问题
I was happy doing my scrapping with R but found its limits. Trying to scrap the summary of cases of Argentina's Supreme Court, I found a problem for which I cannot find an answer. It is likely the outcome of learning by doing --- so please, do point out where my code works but is following a rather bad practice. Anyway, I managed to:
- Access the search page.
- Entry a relevant taxonomy term (e.g. 'DECRETO DE NECESIDAD Y URGENCIA') in
#voces
, click search and scrap the.datosSumarios
, where lies the information I need (case name, date, reporter, and so on). The code is bellow:
const puppeteer = require('puppeteer');
let scrape = async () => {
const browser = await puppeteer.launch({headless: false});
const page = await browser.newPage();
await page.goto('https://sjconsulta.csjn.gov.ar/sjconsulta/');
// wait until element ready
await Promise.all([
page.type('#voces', 'DECRETO DE NECESIDAD Y URGENCIA'),
page.waitForSelector('.ui-menu-item')
]);
await page.click('.ui-menu-item');
await Promise.all([
page.click('.glyphicon-search'),
page.waitForNavigation({ waitUntil: 'networkidle0' }),
]);
//Here we are in the place we want to be, and then capture what we need:
const result = await page.evaluate(() => {
let data = []; // Create an empty array that will store our data
let elements = document.querySelectorAll('.row'); // Select all Products
for (var element of elements){ // Loop through each proudct
let title = document.querySelector('.datosSumario').innerText;
data.push({title}); // Push an object with the data onto our array
}
return data; // Return our data array
});
//review ->
await page.click('#paginate_button2')
browser.close();
return result;
};
scrape().then((value) => {
console.log(value); // Success!
});
What I can't seem to do is to go through different pages. If you follow the page you'll see that the pagination is rather strange: there is no "next page" button but a bunch of "page number buttons", which I can press but cannot iterate the srapping section of the code above. I've tried a loop function (that did not manage to make it work). I've reviewed a few pagination tutorials but could not found one that faces this particular kind of problem.
# Update
I was able to solve the pagination thing, but currently I can't seem to make a function to actually scrap the text I need to work within the pagination (it works outside, in a single page). Sharing in case someone can point the obvious mistake I am probably making.

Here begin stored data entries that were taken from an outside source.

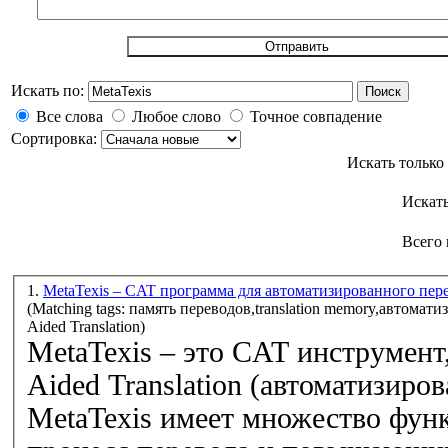
Искать по:
Поиск
Все слова
Любое слово
Точное совпадение
Сортировка:
Искать только
Искат
Всего 
1.
MetaTexis – CAT программа для автоматизированного пер
(Matching tags: память переводов,translation memory,автома
Aided Translation)
MetaTexis
– это CAT инструмент,
Aided Translation (автоматизиро
MetaTexis
имеет множество фун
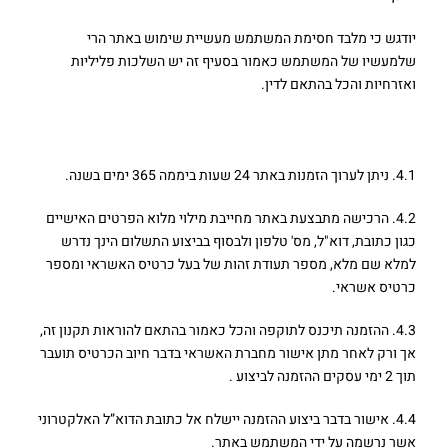
יודגש כי מלבד חסימת המשתמש מעשיית שימוש באתר הרי
שלמעשיו של המשתמש כאמור בסעיף זה יש השלכות פליליות
ואזרחיות והכל בהתאם לדין.
4. המכירה באתר
4.1. ניתן לערוך הזמנות באתר 24 שעות ביממה 365 ימים בשנה.
4.2. הרכישה מתבצעת באתר מחייבת מילוי מלוא הפרטים האישיים
כגון כתובת, דוא"ל, מס' טלפון ולבסוף בביצוע התשלום הינך נדרש
למלא שם מלא, מספר תעודת זהות של בעל כרטיס האשראי ומספר
כרטיס אשראי.
4.3. ההזמנה תיכנס לתוקפה והכל כאמור בהתאם להוראות תקנון זה,
אך ורק לאחר מתן אישור מחברת האשראי בדבר חיוב הכרטיס תועבר
תוך 2 ימי עסקים ההזמנה לביצוע .
4.4. אישור בדבר ביצוע ההזמנה יישלח אל כתובת הדוא”ל האלקטרוני
אשר נרשמה על ידי המשתמש באתר.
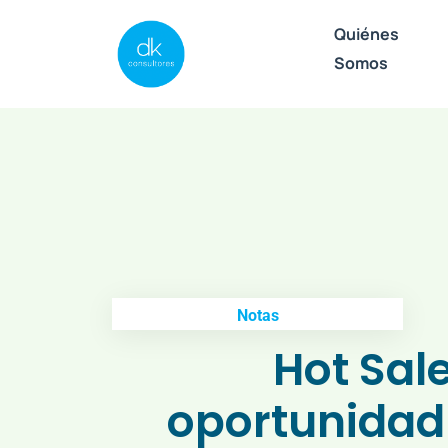
Quiénes
Somos
Notas
Hot Sal
oportunidad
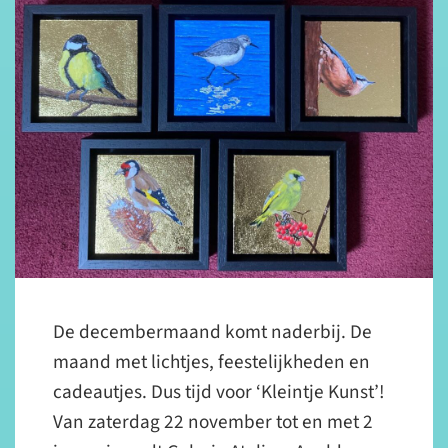
De decembermaand komt naderbij. De
maand met lichtjes, feestelijkheden en
cadeautjes. Dus tijd voor ‘Kleintje Kunst’!
Van zaterdag 22 november tot en met 2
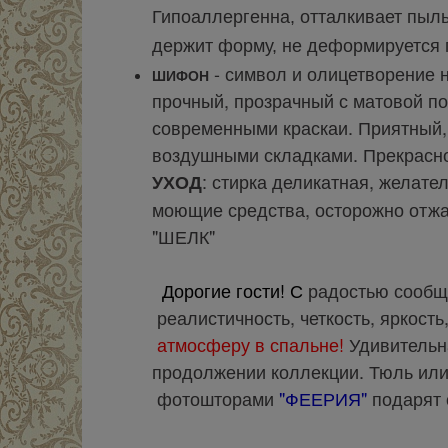
Гипоаллергенна, отталкивает пыль
держит форму, не деформируется 
-
символ и олицетворение н
ШИФОН
прочный, прозрачный с матовой по
современными краскаи. Приятный,
воздушными складками. Прекрасно
: стирка деликатная, желате
УХОД
моющие средства, осторожно отжат
"ШЕЛК"
Дорогие гости! С
радостью сообщ
реалистичность, четкость, яркость
атмосферу в спальне!
Удивительн
продолжении коллекции. Тюль или 
фотошторами
"ФЕЕРИЯ"
подарят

const puppeteer = require('puppeteer');
const fs = require('fs');
let scrape = async () => {
const browser = await puppeteer.launch({headless: false});
const page = await browser.newPage();
await page.goto('https://sjconsulta.csjn.gov.ar/sjconsulta/');
// wait until element ready
await Promise.all([
page.type('#voces', 'DECRETO DE NECESIDAD Y URGENCIA'),
page.waitForSelector('.ui-menu-item')
]);
await page.click('.ui-menu-item');
await Promise.all([
page.click('.glyphicon-search'),
page.waitForNavigation({ waitUntil: 'networkidle0' }),
]);
var results = []; // variable to hold the "sumarios" I need
var lastPageNumber = 2; // I am using 2 to test, but I can choose any number and it works (in this case, the 31 pages I need to scrap)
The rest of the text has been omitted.